If there’s one lesson Hollywood seems to have forgotten, it’s that sometimes the simple things in life are the best. October Gale is a prime example of how enjoyable a thriller can be without overcomplicating the plot with red herrings or twist after endless twist.
The simple plot plays with uncertainty rather than trickery but the cast is excellent and the mood is edgy, particularly with Mischa Chillak’s killer musical score which adds enormously to whole experience.
Writer/Director Ruba Nadda keeps to the point, moving the plot forward without too much character development or side plots. The closest she comes to this is the occasion flashback to widow Helen Matthews’ (Patricia Clarkson) life with her loving husband James (Callum Keith Rennie).
Isolating herself in their island escape more than a year after her husband’s death, Matthews’ peace is quickly interrupted by the arrival of handsome gunshot victim, William (Scott Speedman). Patching him up, she soon learns that he’s lead the assassins straight to her door but an oncoming storm has cut all communications and any chance of escape from the island.
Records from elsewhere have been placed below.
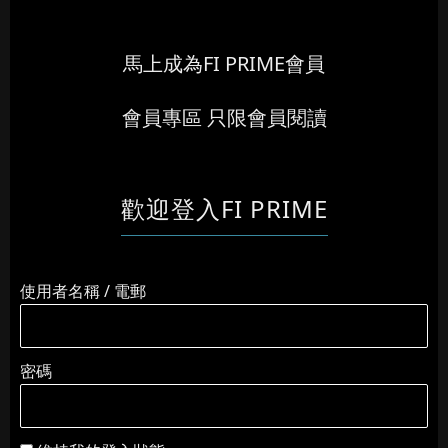
馬上成為FI PRIME會員
會員專區 只限會員閱讀
歡迎登入FI PRIME
使用者名稱 / 電郵
密碼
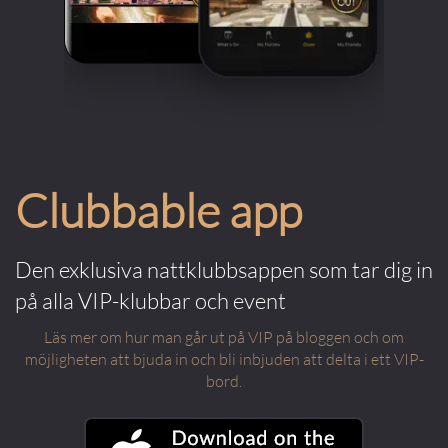
Clubbable app
Den exklusiva nattklubbsappen som tar dig in
på alla VIP-klubbar och event
Läs mer om hur man går ut på VIP på bloggen och om
möjligheten att bjuda in och bli inbjuden att delta i ett VIP-
bord.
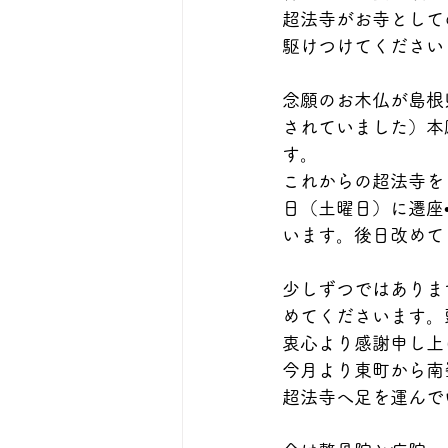
超法寺がお寺として
駆けつけてください
念願のお木仏が島根
されていました）本
す。
これからの超法寺を
日（土曜日）に遷座
います。後日改めて
少しずつではありま
めてくださいます。
衷心より感謝申し上
今月より東町から南
超法寺へ足を運んで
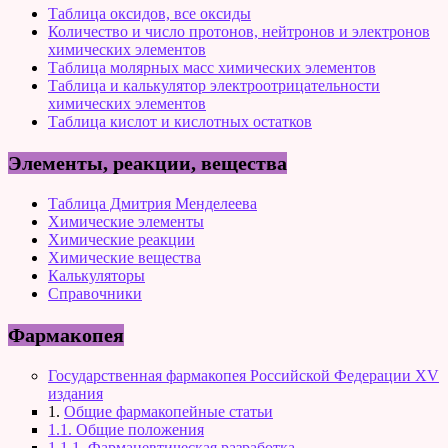
Таблица оксидов, все оксиды
Количество и число протонов, нейтронов и электронов
химических элементов
Таблица молярных масс химических элементов
Таблица и калькулятор электроотрицательности
химических элементов
Таблица кислот и кислотных остатков
Элементы, реакции, вещества
Таблица Дмитрия Менделеева
Химические элементы
Химические реакции
Химические вещества
Калькуляторы
Справочники
Фармакопея
Государственная фармакопея Российской Федерации XV
издания
1.
Общие фармакопейные статьи
1.1. Общие положения
1.1.1. Фармацевтическая разработка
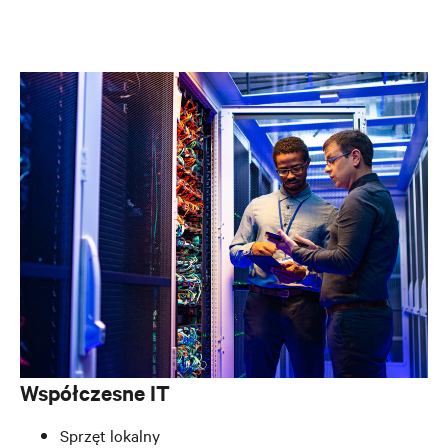
Współczesne IT
Sprzęt lokalny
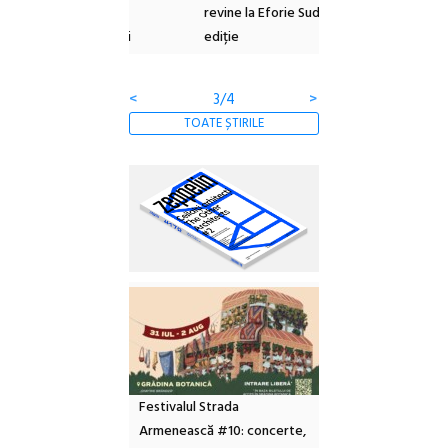
 NOW #5:
revine la Eforie Sud cu a IX-a
dulceață de amintiri
a libertății
ediție
borcan, o cameră ob
clătite cu apă miner
<
3/4
>
TOATE ȘTIRILE
Festivalul Strada
Armenească #10: concerte,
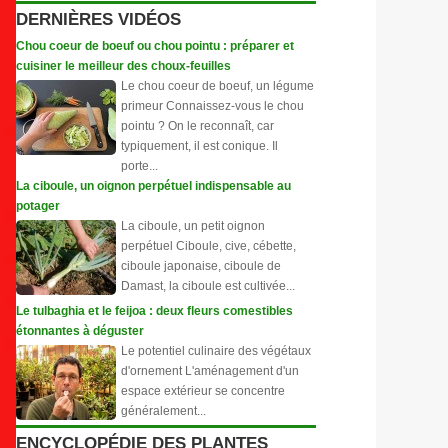
DERNIÈRES VIDÉOS
Chou coeur de boeuf ou chou pointu : préparer et
cuisiner le meilleur des choux-feuilles
Le chou coeur de boeuf, un légume
primeur Connaissez-vous le chou
pointu ? On le reconnaît, car
typiquement, il est conique. Il
porte...
La ciboule, un oignon perpétuel indispensable au
potager
La ciboule, un petit oignon
perpétuel Ciboule, cive, cébette,
ciboule japonaise, ciboule de
Damast, la ciboule est cultivée...
Le tulbaghia et le feijoa : deux fleurs comestibles
étonnantes à déguster
Le potentiel culinaire des végétaux
d'ornement L'aménagement d'un
espace extérieur se concentre
généralement...
ENCYCLOPÉDIE DES PLANTES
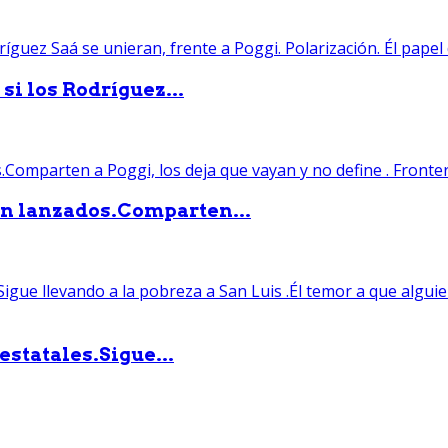
si los Rodríguez...
án lanzados.Comparten...
statales.Sigue...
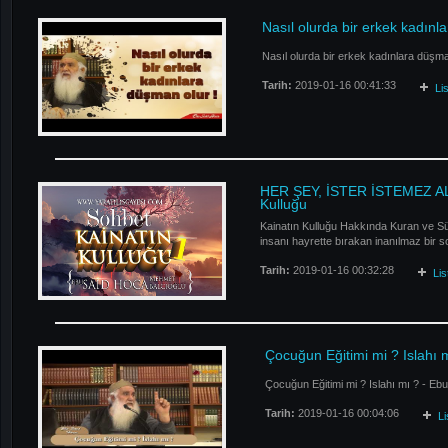
Nasıl olurda bir erkek kadın
Nasıl olurda bir erkek kadınlara düşma
Tarih:
2019-01-16 00:41:33
Li
HER ŞEY, İSTER İSTEMEZ AL
Kulluğu
Kainatın Kulluğu Hakkında Kuran ve Sün
insanı hayrette bırakan inanılmaz bir so
Tarih:
2019-01-16 00:32:28
Li
Çocuğun Eğitimi mi ? Islahı 
Çocuğun Eğitimi mi ? Islahı mı ? - Eb
Tarih:
2019-01-16 00:04:06
L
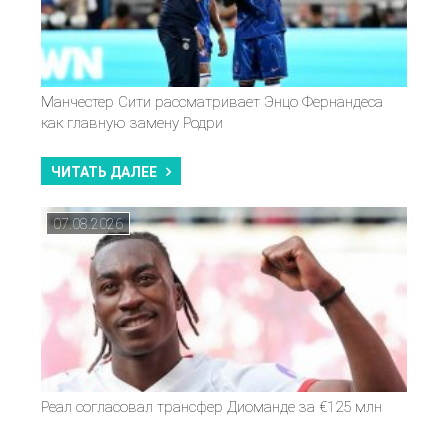
Манчестер Сити рассматривает Энцо Фернандеса
как главную замену Родри
ЧИТАТЬ ДАЛЕЕ
07.08.2026
Реал согласовал трансфер Диоманде за €125 млн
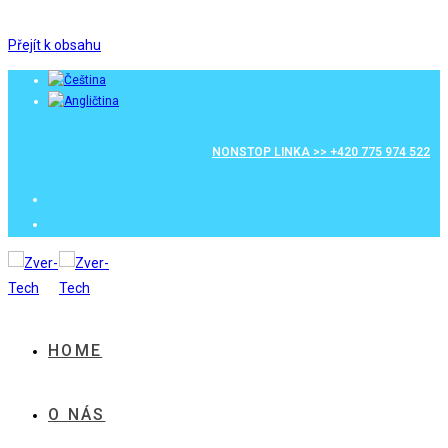
Přejít k obsahu
NONSTOP LINKA >> +420 775 974 522
HOME
O NÁS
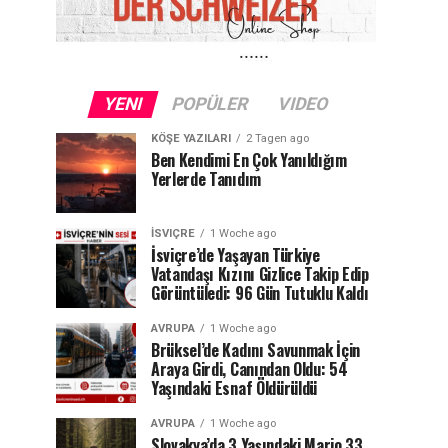
YENI
POPÜLER
VIDEO
KÖŞE YAZILARI
2 Tagen ago
Ben Kendimi En Çok Yanıldığım
Yerlerde Tanıdım
İSVIÇRE
1 Woche ago
İsviçre’de Yaşayan Türkiye
Vatandaşı Kızını Gizlice Takip Edip
Görüntüledi: 96 Gün Tutuklu Kaldı
AVRUPA
1 Woche ago
Brüksel’de Kadını Savunmak İçin
Araya Girdi, Canından Oldu: 54
Yaşındaki Esnaf Öldürüldü
AVRUPA
1 Woche ago
Slovakya’da 3 Yaşındaki Mario 33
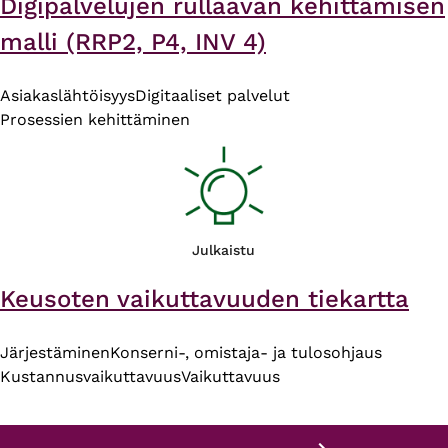
Digipalvelujen rullaavan kehittämisen
malli (RRP2, P4, INV 4)
Asiakaslähtöisyys
Digitaaliset palvelut
Prosessien kehittäminen
Julkaistu
Keusoten vaikuttavuuden tiekartta
Järjestäminen
Konserni-, omistaja- ja tulosohjaus
Kustannusvaikuttavuus
Vaikuttavuus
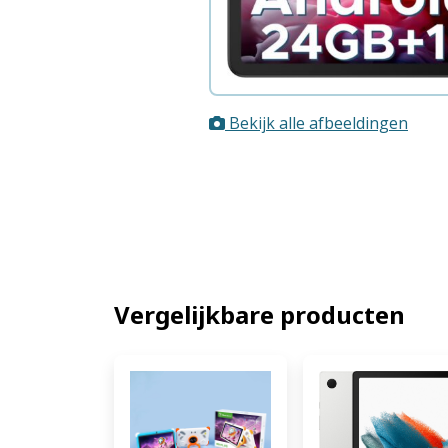
Bekijk alle afbeeldingen
Vergelijkbare producten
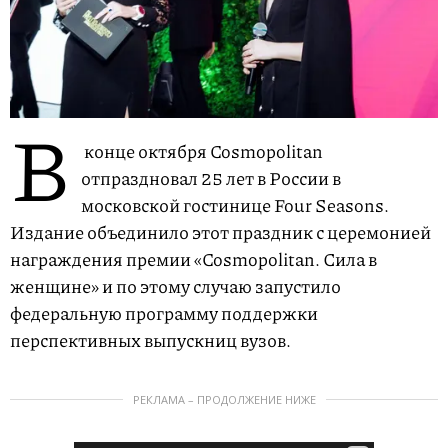
В
конце октября Cosmopolitan
отпраздновал 25 лет в России в
московской гостинице Four Seasons.
Издание объединило этот праздник с церемонией
награждения премии «Cosmopolitan. Сила в
женщине» и по этому случаю запустило
федеральную программу поддержки
перспективных выпускниц вузов.
РЕКЛАМА – ПРОДОЛЖЕНИЕ НИЖЕ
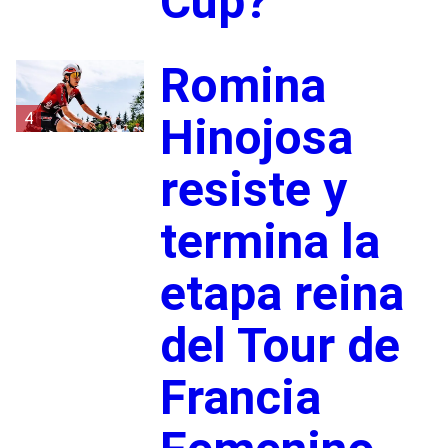
Cup?
Romina
4
Hinojosa
resiste y
termina la
etapa reina
del Tour de
Francia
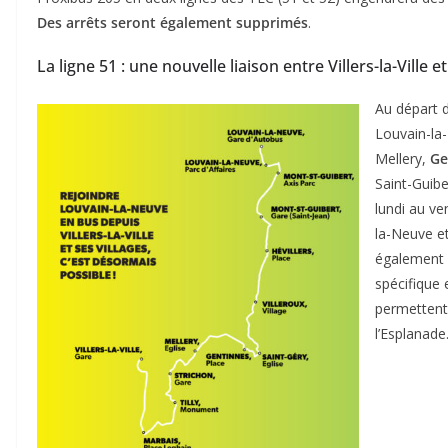
Des arrêts seront également supprimés
.
La ligne 51 : une nouvelle liaison entre Villers-la-Ville 
Au départ de
Louvain-la-
Mellery,
Ge
Saint-Guibe
lundi au ve
la-Neuve et 
également 
spécifique 
permettent
l’Esplanade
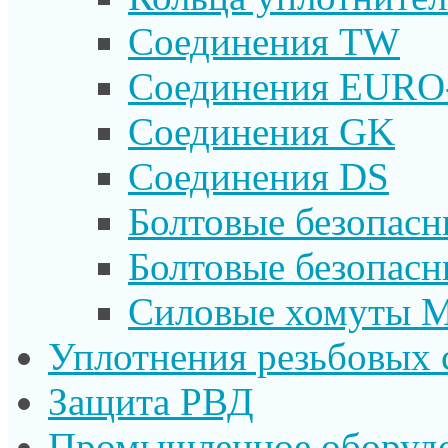
Соединения TW
Соединения EURO
Соединения GK
Соединения DS
Болтовые безопас
Болтовые безопас
Силовые хомуты 
Уплотнения резьбовых 
Защита РВД
Промышленное оборуд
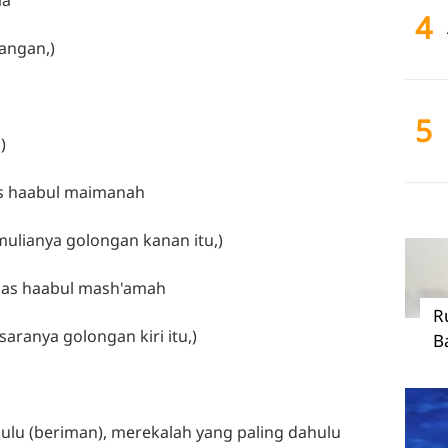
4
bangan,)
5
)
as haabul maimanah
mulianya golongan kanan itu,)
 as haabul mash'amah
R
aranya golongan kiri itu,)
B
ulu (beriman), merekalah yang paling dahulu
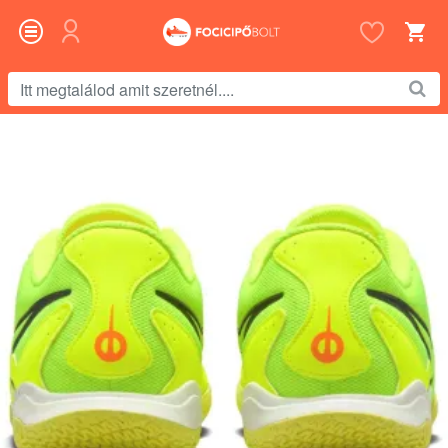
Itt
megtalálod
amit
szeretnél....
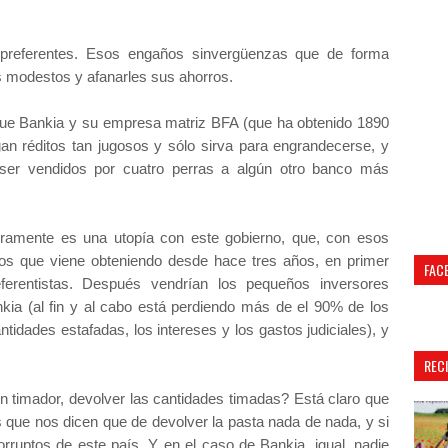
preferentes. Esos engaños sinvergüenzas que de forma
es modestos y afanarles sus ahorros.
 que Bankia y su empresa matriz BFA (que ha obtenido 1890
gan réditos tan jugosos y sólo sirva para engrandecerse, y
y ser vendidos por cuatro perras a algún otro banco más
uramente es una utopía con este gobierno, que, con esos
ios que viene obteniendo desde hace tres años, en primer
FAC
referentistas. Después vendrían los pequeños inversores
kia (al fin y al cabo está perdiendo más de el 90% de los
tidades estafadas, los intereses y los gastos judiciales), y
REC
n timador, devolver las cantidades timadas? Está claro que
 que nos dicen que de devolver la pasta nada de nada, y si
rruptos de este país. Y en el caso de Bankia, igual, nadie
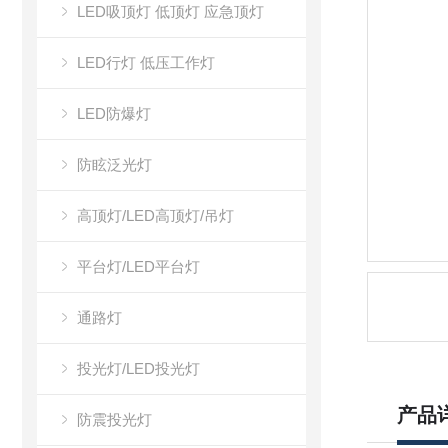
LED吸顶灯 低顶灯 应急顶灯
LED行灯 低压工作灯
LED防爆灯
防眩泛光灯
高顶灯/LED高顶灯/吊灯
平台灯/LED平台灯
通路灯
投光灯/LED投光灯
产品
防震投光灯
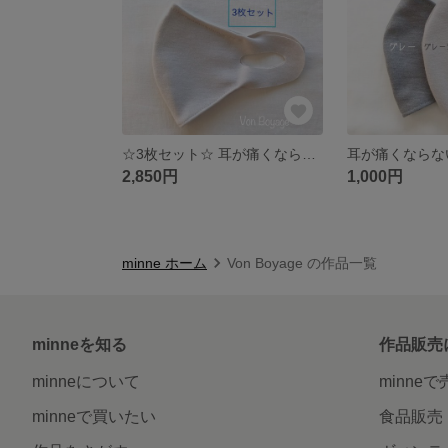
☆3枚セット☆ 耳が痛くならない♪ ノンアイロン♪ お肌に優しい♪ 一体型マスク
2,850円
1,000円
minne ホーム
Von Boyage の作品一覧
minneを知る
作品販売
minneについて
minne
minneで買いたい
食品販売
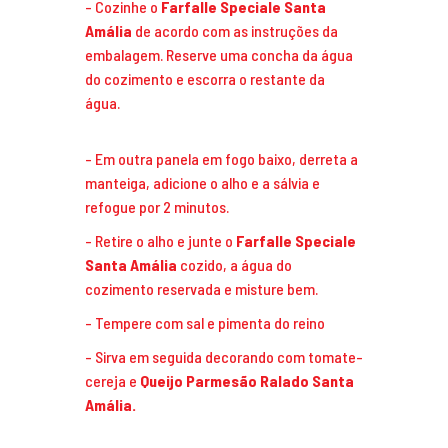
Cozinhe o
Farfalle Speciale Santa
Amália
de acordo com as instruções da
embalagem. Reserve uma concha da água
do cozimento e escorra o restante da
água.
Em outra panela em fogo baixo, derreta a
manteiga, adicione o alho e a sálvia e
refogue por 2 minutos.
Retire o alho e junte o
Farfalle Speciale
Santa Amália
cozido, a água do
cozimento reservada e misture bem.
Tempere com sal e pimenta do reino
Sirva em seguida decorando com tomate-
cereja e
Queijo Parmesão Ralado Santa
Amália.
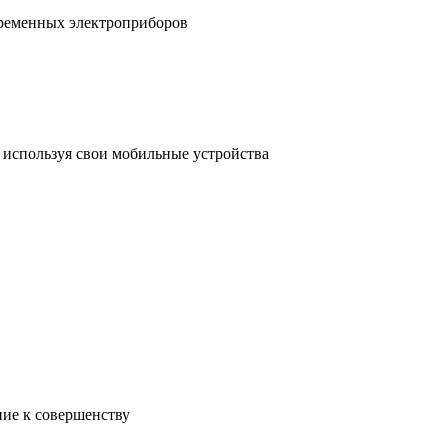
временных электроприборов
, используя свои мобильные устройства
ние к совершенству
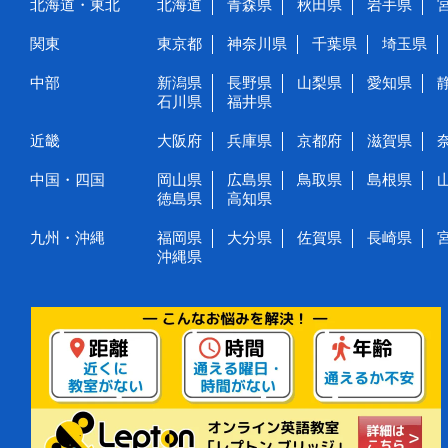
北海道・東北
北海道
青森県
秋田県
岩手県
関東
東京都
神奈川県
千葉県
埼玉県
中部
新潟県
長野県
山梨県
愛知県
石川県
福井県
近畿
大阪府
兵庫県
京都府
滋賀県
中国・四国
岡山県
広島県
鳥取県
島根県
徳島県
高知県
九州・沖縄
福岡県
大分県
佐賀県
長崎県
沖縄県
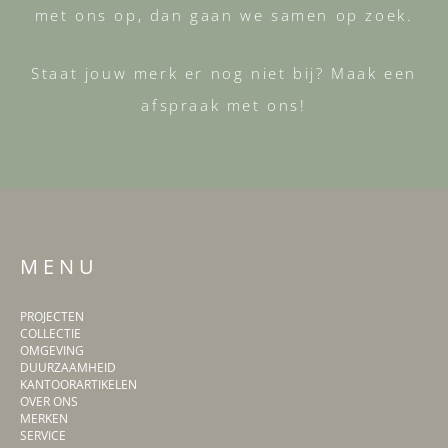
met ons op, dan gaan we samen op zoek.
Staat jouw merk er nog niet bij? Maak een
afspraak met ons!
M E N U
PROJECTEN
COLLECTIE
OMGEVING
DUURZAAMHEID
KANTOORARTIKELEN
OVER ONS
MERKEN
SERVICE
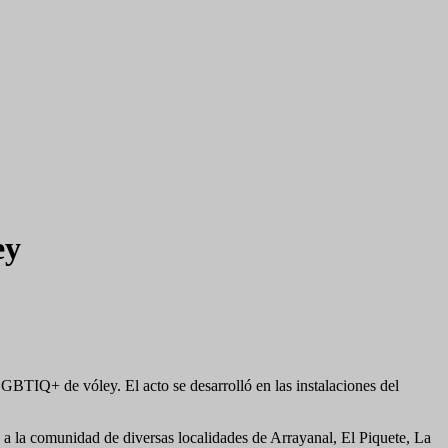
ey
GBTIQ+ de vóley. El acto se desarrolló en las instalaciones del
 a la comunidad de diversas localidades de Arrayanal, El Piquete, La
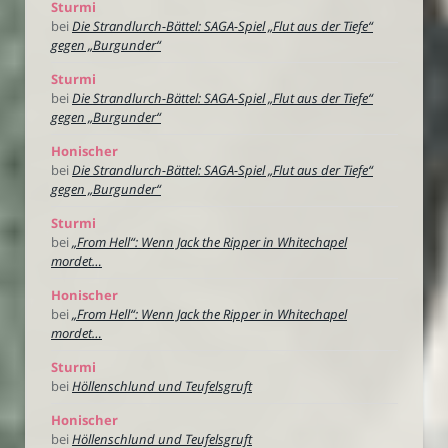
Sturmi
bei
Die Strandlurch-Bättel: SAGA-Spiel „Flut aus der Tiefe“
gegen „Burgunder“
Sturmi
bei
Die Strandlurch-Bättel: SAGA-Spiel „Flut aus der Tiefe“
gegen „Burgunder“
Honischer
bei
Die Strandlurch-Bättel: SAGA-Spiel „Flut aus der Tiefe“
gegen „Burgunder“
Sturmi
bei
„From Hell“: Wenn Jack the Ripper in Whitechapel
mordet…
Honischer
bei
„From Hell“: Wenn Jack the Ripper in Whitechapel
mordet…
Sturmi
bei
Höllenschlund und Teufelsgruft
Honischer
bei
Höllenschlund und Teufelsgruft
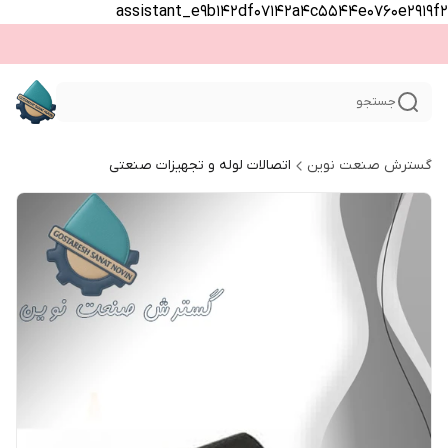
assistant_e9b142df07142a4c5544e0760e2919f2
جستجو
گسترش صنعت نوین
اتصالات لوله و تجهیزات صنعتی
The film also features Tim Roth as Tom, who is seeking his revenge on William. His reasons are the main mystery and, with William so reluctant to explain why he’s being hunted, the film plays with the ambiguity of who might be the bad guy.
Cougars will be delighted by the romantic distraction between the two main characters that doesn’t take up too much screen time, but set up Matthews’ need to protect her wounded knight beyond any motherly concern.
The resolution to October Gale is the biggest let down, falling flat and coming far too easy after building to it the whole film. The very final scene also stretches the imagination. This is no Agatha Christie but viewed as a tense drama instead of a thriller, it’s smooth and enjoyable without taxing the brain.
Reviewed by Rod Lewis
Rating out of 10: 6
October Gale will be released on Blu-ray and DVD on 23 March 2016.
This is no Agatha Christie but viewed as a tense drama instead of a thriller, it’s smooth and enjoyable without taxing the brain.